How can you identify a scientifically ignorant person? Ask him if he's concerned about the health effects of GMOs. If the answer is yes, you've identified somebody who probably couldn't pass an 8th grade science test.
Too harsh? Not according to Pew, which just released the results of a survey that showed that 49% of Americans said GMOs are bad for your health. Here's the truly jaw-dropping finding (emphasis added):
The survey finds a 10-percentage-point increase in the share of adults who say foods with GM ingredients are worse for one's health from a 2016 Pew Research Center survey, when the share was 39%. The uptick in concern has come primarily among those with low levels of science knowledge; there has been no shift in this belief among those with high levels of science knowledge (based on a nine-item index of factual knowledge across a range of topics).

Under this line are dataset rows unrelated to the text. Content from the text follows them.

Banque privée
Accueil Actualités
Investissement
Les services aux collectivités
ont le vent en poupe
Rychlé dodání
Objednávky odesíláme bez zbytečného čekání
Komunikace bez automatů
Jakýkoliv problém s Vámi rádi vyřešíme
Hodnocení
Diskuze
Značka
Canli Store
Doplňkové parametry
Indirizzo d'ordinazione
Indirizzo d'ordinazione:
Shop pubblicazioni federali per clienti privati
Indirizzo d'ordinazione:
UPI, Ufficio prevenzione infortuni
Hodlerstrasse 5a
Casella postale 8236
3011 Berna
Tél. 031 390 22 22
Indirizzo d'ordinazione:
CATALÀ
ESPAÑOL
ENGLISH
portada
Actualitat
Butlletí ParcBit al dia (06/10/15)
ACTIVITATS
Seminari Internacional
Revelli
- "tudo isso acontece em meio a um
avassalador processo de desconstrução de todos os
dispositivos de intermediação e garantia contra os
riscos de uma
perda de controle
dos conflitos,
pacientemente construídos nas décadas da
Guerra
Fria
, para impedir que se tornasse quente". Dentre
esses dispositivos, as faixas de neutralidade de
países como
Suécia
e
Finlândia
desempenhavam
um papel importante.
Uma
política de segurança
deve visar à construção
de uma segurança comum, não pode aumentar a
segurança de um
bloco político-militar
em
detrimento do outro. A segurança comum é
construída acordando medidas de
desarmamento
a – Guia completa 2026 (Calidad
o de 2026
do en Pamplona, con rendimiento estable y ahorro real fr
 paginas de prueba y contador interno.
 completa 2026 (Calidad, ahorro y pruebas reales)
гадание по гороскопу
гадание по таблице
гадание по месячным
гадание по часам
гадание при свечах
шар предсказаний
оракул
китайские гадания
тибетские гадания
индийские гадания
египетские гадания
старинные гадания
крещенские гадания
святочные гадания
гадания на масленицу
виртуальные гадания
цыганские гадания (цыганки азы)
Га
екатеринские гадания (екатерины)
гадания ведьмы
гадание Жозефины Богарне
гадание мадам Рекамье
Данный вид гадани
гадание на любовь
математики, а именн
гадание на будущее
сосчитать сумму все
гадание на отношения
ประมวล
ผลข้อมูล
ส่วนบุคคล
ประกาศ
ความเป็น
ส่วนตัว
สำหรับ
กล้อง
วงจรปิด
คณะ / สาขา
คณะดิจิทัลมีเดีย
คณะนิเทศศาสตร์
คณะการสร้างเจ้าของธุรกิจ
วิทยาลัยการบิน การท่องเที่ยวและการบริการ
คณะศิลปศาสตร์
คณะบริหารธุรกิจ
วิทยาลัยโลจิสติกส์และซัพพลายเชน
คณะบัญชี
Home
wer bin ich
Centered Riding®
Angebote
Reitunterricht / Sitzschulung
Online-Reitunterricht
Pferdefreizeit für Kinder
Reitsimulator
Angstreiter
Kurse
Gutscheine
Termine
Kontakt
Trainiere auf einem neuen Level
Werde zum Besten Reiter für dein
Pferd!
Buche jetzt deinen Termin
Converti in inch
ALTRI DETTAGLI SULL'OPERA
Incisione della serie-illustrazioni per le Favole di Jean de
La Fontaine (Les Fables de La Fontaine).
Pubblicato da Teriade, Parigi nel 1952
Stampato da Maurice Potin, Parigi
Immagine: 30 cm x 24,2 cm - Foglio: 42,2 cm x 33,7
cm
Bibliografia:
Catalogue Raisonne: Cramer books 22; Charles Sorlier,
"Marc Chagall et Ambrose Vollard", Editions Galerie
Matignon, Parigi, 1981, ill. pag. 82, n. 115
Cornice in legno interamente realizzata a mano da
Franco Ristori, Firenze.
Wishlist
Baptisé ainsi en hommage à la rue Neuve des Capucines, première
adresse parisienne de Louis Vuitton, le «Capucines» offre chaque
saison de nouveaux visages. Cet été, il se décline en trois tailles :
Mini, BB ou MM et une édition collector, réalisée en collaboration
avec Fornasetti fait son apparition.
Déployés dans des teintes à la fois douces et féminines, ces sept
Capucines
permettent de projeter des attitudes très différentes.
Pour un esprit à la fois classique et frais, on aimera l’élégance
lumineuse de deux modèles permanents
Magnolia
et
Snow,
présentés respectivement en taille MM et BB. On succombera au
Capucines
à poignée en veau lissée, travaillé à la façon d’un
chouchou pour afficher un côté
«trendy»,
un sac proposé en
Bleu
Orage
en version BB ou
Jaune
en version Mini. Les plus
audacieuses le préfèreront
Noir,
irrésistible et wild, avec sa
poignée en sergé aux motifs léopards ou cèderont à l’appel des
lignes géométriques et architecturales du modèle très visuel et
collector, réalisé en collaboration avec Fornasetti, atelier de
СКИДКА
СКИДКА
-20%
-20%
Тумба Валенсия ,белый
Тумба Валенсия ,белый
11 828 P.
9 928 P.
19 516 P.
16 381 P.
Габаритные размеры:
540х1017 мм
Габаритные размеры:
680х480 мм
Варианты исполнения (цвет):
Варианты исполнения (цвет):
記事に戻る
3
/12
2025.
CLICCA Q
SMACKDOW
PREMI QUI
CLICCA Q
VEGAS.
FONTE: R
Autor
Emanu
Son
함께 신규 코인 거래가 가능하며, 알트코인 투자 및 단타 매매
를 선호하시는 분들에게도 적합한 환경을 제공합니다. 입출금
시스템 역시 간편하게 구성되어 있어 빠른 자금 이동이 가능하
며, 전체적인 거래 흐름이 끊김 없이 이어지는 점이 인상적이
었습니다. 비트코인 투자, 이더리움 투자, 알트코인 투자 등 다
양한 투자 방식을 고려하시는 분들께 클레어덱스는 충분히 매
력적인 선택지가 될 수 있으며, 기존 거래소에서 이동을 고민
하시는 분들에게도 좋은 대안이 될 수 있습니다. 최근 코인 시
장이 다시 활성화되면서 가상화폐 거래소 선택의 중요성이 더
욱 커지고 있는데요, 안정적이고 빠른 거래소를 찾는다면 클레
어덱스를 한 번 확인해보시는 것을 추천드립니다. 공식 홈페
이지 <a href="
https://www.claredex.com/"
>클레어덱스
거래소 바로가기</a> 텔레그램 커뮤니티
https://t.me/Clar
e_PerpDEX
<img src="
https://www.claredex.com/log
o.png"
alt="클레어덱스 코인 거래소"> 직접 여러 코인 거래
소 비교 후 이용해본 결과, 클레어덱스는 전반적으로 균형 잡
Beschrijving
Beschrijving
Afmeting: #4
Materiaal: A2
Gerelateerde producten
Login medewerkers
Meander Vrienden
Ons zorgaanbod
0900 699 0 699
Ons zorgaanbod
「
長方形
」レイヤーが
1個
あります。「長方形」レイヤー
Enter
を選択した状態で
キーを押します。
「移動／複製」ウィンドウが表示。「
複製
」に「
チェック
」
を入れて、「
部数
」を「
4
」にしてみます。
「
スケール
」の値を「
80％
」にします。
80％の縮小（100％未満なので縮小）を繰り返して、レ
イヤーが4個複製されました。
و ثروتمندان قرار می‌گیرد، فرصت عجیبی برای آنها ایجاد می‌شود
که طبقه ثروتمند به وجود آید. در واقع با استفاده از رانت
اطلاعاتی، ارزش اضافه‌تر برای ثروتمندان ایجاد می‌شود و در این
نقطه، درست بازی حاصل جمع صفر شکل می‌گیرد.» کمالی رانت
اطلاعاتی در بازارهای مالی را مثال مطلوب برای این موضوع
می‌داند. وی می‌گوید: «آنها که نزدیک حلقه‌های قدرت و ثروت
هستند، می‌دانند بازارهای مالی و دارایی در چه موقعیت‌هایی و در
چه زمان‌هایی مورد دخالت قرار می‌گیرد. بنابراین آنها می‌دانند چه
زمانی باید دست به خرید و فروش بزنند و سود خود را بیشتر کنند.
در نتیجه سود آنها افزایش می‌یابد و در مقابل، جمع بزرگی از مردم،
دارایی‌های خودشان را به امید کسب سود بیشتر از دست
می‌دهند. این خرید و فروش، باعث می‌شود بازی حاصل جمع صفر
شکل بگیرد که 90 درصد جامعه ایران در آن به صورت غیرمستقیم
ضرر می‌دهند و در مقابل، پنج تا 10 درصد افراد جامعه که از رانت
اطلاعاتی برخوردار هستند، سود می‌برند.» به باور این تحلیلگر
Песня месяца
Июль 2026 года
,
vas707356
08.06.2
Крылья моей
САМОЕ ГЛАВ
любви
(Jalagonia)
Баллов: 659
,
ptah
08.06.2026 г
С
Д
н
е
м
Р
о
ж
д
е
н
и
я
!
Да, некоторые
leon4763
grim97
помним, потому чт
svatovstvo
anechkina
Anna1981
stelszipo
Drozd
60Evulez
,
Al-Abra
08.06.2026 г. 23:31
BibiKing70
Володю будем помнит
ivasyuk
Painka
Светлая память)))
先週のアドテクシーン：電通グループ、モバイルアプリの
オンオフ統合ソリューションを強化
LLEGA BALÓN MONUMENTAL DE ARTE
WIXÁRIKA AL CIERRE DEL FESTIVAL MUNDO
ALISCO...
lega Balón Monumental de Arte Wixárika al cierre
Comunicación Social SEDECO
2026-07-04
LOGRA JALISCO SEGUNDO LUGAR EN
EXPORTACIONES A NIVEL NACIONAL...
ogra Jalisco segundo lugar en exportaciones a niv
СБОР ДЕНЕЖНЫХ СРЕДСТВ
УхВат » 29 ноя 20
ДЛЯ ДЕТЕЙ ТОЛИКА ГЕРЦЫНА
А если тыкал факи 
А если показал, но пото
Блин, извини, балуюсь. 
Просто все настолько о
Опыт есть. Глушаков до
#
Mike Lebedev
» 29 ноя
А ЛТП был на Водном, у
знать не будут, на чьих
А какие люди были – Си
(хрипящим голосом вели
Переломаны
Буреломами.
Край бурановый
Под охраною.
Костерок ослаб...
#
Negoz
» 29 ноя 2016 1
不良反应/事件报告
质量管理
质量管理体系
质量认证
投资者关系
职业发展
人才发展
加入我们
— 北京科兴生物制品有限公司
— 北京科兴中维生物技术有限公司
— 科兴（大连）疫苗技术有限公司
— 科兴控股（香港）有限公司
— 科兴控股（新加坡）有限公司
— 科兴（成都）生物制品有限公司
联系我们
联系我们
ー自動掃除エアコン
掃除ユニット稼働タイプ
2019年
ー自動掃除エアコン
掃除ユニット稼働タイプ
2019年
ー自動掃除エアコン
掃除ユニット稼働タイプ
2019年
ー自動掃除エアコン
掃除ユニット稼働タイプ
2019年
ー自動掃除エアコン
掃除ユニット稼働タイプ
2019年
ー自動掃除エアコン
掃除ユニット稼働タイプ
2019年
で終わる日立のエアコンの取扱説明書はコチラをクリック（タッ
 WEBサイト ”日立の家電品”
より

There's no nice way to put this. The scientifically ignorant are driving society's science debates.
Dumber and Dumberer
A few years ago, I reported on a study that found that people who were uninterested in science were the ones who were most fearful of it. I wrote that they "believe that science causes more problems than it solves, believe that humans should not tamper with nature, [and] feel that technology advances too quickly for them to understand."
That paper's finding was in complete agreement with the results of the new Pew study. And it adds to the growing narrative that one of the biggest threats to science comes from a society that remains willfully ignorant about it. How can we educate people about science if they don't want to be educated?
Even worse, there are plenty of people who are willing to make a quick buck by cashing in on the public's ignorance. That's why products like gluten-free water and GMO-free salt are on store shelves. The makers of those products know fully well that they are deceiving a public that largely doesn't know what gluten and GMOs actually are. And because junk science itself has become a profitable industry, there's little financial incentive to properly educate Americans.
It's simply a truth of human nature that we are far more motivated by fear than by gratitude. That's why political campaigns are almost universally about how horrible the other candidate is. It's much easier to get a person to vote against someone (out of fear) rather than for someone (out of gratitude).
The bottom line, then, is that science debates are actually a struggle against human nature. And that is one tough thing to overcome, but it can be done.